In medical research, structured data is crucial for reconstructing a patient’s history. However, some of these data are poorly or incompletely captured in hospital information systems. AliBERT, a pre-trained language model, enables structured data to be generated directly from medical reports, speeding up the costly, error-prone and time-consuming task of building databases based on chart reviews.
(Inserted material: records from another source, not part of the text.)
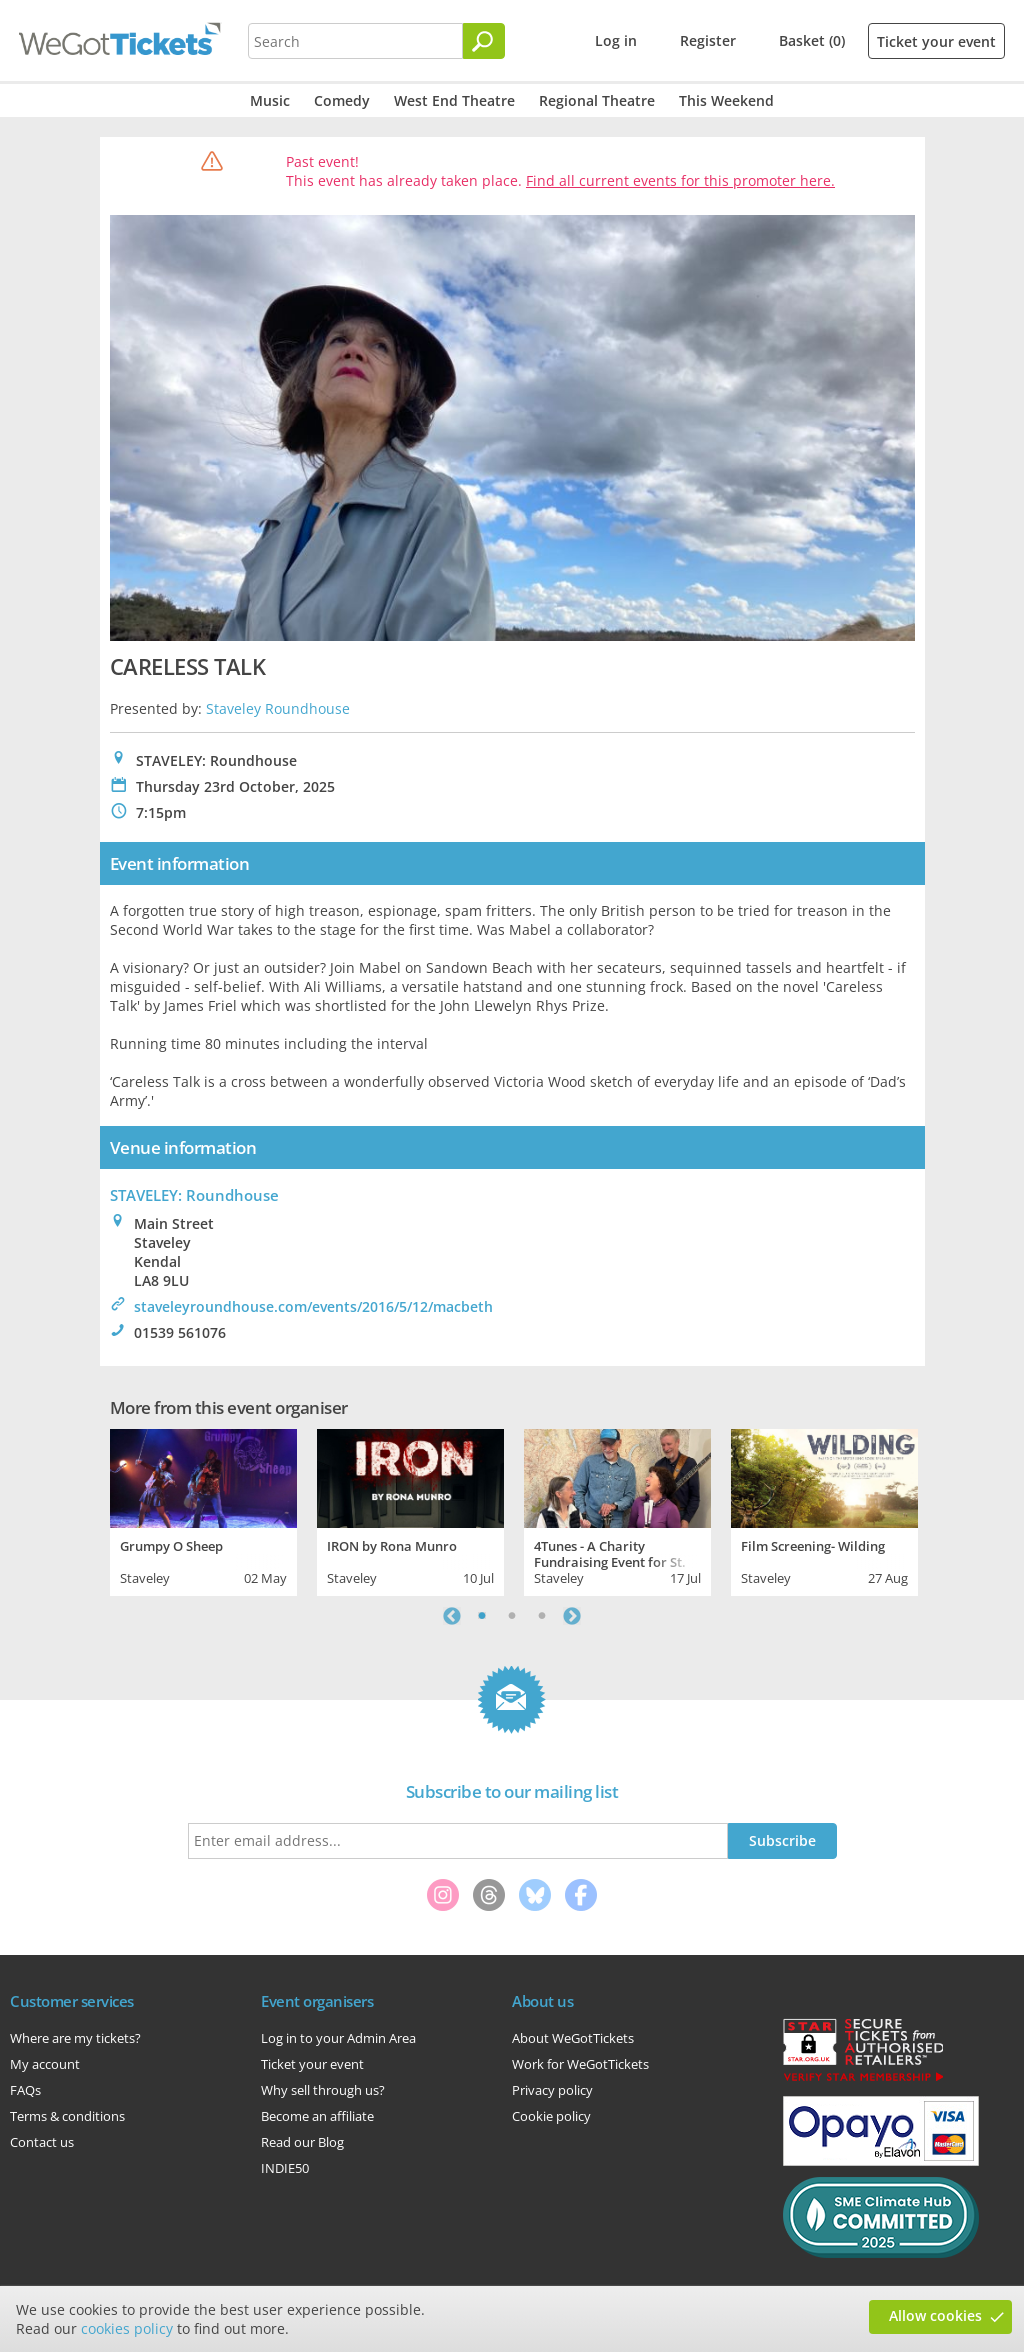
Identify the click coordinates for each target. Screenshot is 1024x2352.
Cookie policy (551, 2116)
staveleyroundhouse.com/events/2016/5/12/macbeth (313, 1306)
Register (708, 40)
Using nearly 700 cancer patient files annotated by experts in the field, Quinten’s teams have trained AliBERT to recognize around ten key concepts in the follow-up of breast and lung cancer patients. In particular, it is now possible to efficiently detect – with performances (Accuracy) ranging from 80 to 95% – these concepts in several types of oncology reports (e.g., consultation, anatomopathology reports, Réunion de Concertation Pluridisciplinaire (RCP)).
Until now, traditional methods such as regular expression search or non-specialized neural networks were unable to process and exploit these complex and technical documents. The AliBERT tool, specialized in biomedical language, now automatically extracts all this information from a large number of heterogeneous documents.
A scientific publication is currently being written, reporting state of the art and progress achieved through this project. In the future, AliBERT will make it possible to reconstruct a patient’s care pathway, based on medical report databases set up in health data warehouses. An instrumental solution to accelerate research in the fight against cancer.